The paper, titled Access to Postgraduate Study; Representation and Destinations, reveals that during the 2017/2018 academic year, undergraduate students from deprived areas are less likely to progress to postgraduate study.

Meanwhile, the postgraduate population is made up of 12.5 per cent of students from the most deprived areas of Scotland – a decline from the 15.6 per cent that made up the undergraduate population.

At the other end of the scale, 28.2 percent of those entrants from the least deprived areas made up the postgraduate population, almost a third of those enrolled.

In response, Jackie Baillie, Dumbarton MSP, said: “The disparity in progress to postgraduate study between students from deprived areas and more privileged students shows that we continue to waste the talent and chances of too many young local students.

“Cuts in grants have seen poorer students having to borrow more as they struggle to live through their studies – perhaps one reason they graduate with poorer degrees.

“In spite of the progress made on widening access, there is still a huge disparity between the ‘ancients’ and post-92 universities in creating access for poorer students. That is not good enough.

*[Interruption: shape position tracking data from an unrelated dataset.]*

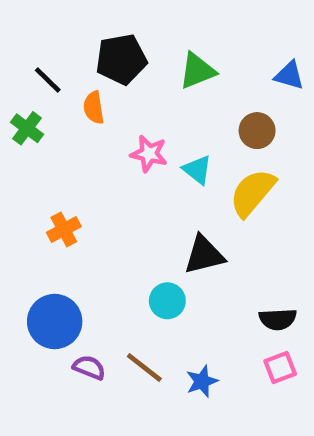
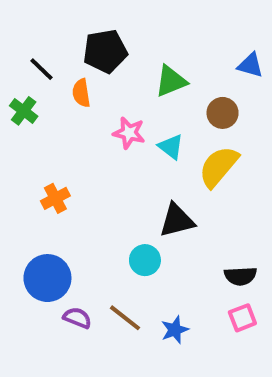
green triangle: (197, 71) -> (171, 81), moved

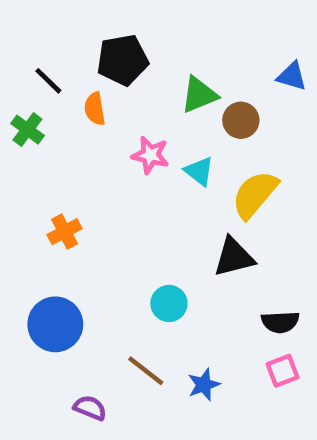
brown circle: (223, 113) -> (241, 120), moved
black triangle: (177, 220) -> (234, 257), moved
purple semicircle: (77, 318) -> (90, 408), moved

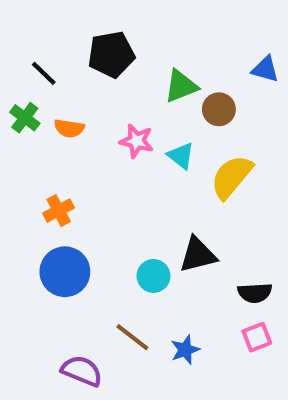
orange semicircle: (95, 109) -> (69, 128), moved, turned -72
black triangle: (234, 257) -> (198, 255), moved
blue circle: (55, 324) -> (65, 272), moved
purple semicircle: (90, 408) -> (82, 371), size x1.4

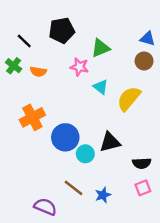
brown circle: (219, 109) -> (144, 61), moved
pink star: (137, 141) -> (79, 67), moved
orange cross: (59, 211) -> (32, 117), size x1.5
blue circle: (65, 272) -> (65, 137), moved

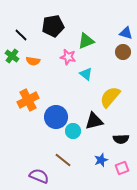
yellow semicircle: (129, 99) -> (110, 97), moved
pink square: (143, 188) -> (122, 168), moved
blue star: (103, 195) -> (101, 160), moved

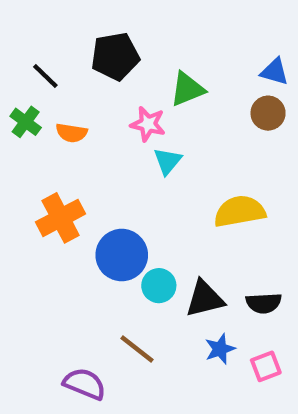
cyan triangle: (86, 74) -> (168, 161), moved, turned 32
yellow semicircle: (110, 97) -> (240, 211), turned 40
black triangle: (94, 121) -> (205, 299), moved

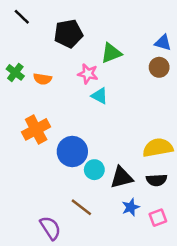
black line: (45, 76) -> (22, 17), moved
cyan triangle: (168, 161) -> (100, 96), turned -42
yellow semicircle: (240, 211) -> (158, 148), moved
purple semicircle: (85, 384) -> (50, 228), turned 35

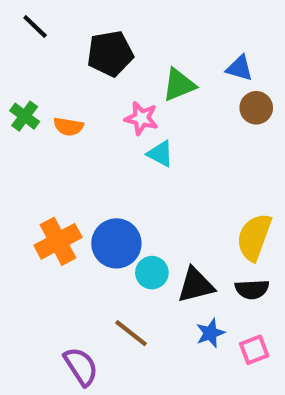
blue triangle: (163, 43) -> (240, 68), moved
orange cross: (36, 129) -> (58, 241), moved
yellow semicircle: (158, 148) -> (254, 237), turned -60

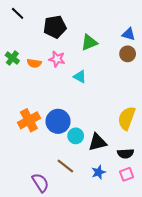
blue triangle: (240, 68) -> (129, 34), moved
pink star: (141, 118) -> (57, 59), moved
black semicircle: (252, 289) -> (126, 154), moved
blue star: (210, 333) -> (99, 172), moved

“It is vital that the government reverse cuts to university funding and review the cap on student places which has failed to keep up with demand.”

Richard Lochhead, further and higher education minister, said: “Scotland already has record numbers of full-time, first degree entrants from our most deprived areas, and we are now just 0.1 percentage points away from meeting the Commission on Widening Access interim target of 16 per cent by 2021.

“From academic year 2017/18 we have been making postgraduate study more affordable for students domiciled in Scotland.

“We increased the maximum level of available loan support to £10,000 for any taught postgraduate course at any Scottish HEI up to full masters level, and from this academic year (2019/20) we extended the support package to include research masters.

“We look forward to working with the commissioner and universities to identify what more we can do to support access to postgraduate study.”